“Oh, just a lovely Japanese book,” I said, tucking Kitchen under my arm.
“In Japanese?” she asked, astounded.
“No, unfortunately,” I said, “in English.”
However, I would dearly love to have read this book in Japanese. I often wonder what is lost in the translation from one language to another, especially since Japanese contains characters, not an alphabet. I would hate to miss an important nuance.
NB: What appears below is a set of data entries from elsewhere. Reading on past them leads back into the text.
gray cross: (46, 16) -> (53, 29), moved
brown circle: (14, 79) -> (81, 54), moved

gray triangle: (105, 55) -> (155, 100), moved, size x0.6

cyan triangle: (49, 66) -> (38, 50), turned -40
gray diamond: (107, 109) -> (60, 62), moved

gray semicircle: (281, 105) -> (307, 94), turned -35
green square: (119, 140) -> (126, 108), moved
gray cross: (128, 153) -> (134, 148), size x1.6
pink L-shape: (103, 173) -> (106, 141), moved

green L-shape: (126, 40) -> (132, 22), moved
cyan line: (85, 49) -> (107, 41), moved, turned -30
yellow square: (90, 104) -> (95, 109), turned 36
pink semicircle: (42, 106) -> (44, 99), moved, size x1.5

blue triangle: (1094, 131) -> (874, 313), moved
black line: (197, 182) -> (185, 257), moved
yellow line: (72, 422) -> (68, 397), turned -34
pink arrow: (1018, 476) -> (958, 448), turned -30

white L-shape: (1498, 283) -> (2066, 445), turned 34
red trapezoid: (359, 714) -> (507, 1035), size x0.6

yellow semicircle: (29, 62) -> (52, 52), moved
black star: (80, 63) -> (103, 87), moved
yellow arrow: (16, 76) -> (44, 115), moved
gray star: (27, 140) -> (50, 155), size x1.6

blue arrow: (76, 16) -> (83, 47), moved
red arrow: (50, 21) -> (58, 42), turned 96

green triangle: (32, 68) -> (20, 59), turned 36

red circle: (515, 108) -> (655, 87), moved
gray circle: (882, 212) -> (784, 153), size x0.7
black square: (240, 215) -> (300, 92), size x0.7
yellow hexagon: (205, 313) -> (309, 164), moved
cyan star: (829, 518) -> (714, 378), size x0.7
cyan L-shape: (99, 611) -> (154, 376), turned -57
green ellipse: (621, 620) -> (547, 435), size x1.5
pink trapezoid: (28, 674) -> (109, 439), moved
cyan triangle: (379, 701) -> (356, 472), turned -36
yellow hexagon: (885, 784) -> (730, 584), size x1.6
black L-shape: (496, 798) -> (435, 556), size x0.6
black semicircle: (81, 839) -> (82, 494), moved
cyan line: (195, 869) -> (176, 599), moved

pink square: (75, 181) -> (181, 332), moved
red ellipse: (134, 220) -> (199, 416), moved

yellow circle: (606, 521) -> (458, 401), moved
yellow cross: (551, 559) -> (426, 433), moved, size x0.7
I was deeply moved by Banana Yoshimoto’s book. How could an author so young write so knowledgeably about sorrow? Her heroine, Mikage Sakurai, was orphaned by her parents and brought up by her grandmother. In the very beginning of the story, her grandmother has died, and Mikage finds herself truly alone. She writes, on page four, “When my grandmother died the other day, I was taken by surprise. My family had steadily decreased one by one as the years went by, but when it suddenly dawned on me that I was all alone, everything before my eyes seemed false. The fact that time continued to pass in the usual way in this apartment where I grew up, even though now I was here all alone, amazed me. It was total science fiction. The blackness of the cosmos.”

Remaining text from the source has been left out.